## Task instructions:
Word by word and line by line, write out all of the records.
(Listed records Opens)
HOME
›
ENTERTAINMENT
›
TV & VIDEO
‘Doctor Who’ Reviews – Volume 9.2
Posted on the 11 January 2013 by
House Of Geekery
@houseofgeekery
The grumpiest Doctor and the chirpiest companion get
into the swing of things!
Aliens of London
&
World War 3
(Listed records Closes)
## Finished exercise:
HOME
›
ENTERTAINMENT
›
TV & VIDEO
‘Doctor Who’ Reviews – Volume 9.2
Posted on the 11 January 2013 by
House Of Geekery
@houseofgeekery
The grumpiest Doctor and the chirpiest companion get
into the swing of things!
Aliens of London
&
World War 3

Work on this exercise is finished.